> **Provided records**

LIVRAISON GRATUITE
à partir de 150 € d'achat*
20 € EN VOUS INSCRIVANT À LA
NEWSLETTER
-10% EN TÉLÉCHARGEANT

> **Work instruction**
Would you restate the whole listing word for word?

> **Finished task**
LIVRAISON GRATUITE
à partir de 150 € d'achat*
20 € EN VOUS INSCRIVANT À LA
NEWSLETTER
-10% EN TÉLÉCHARGEANT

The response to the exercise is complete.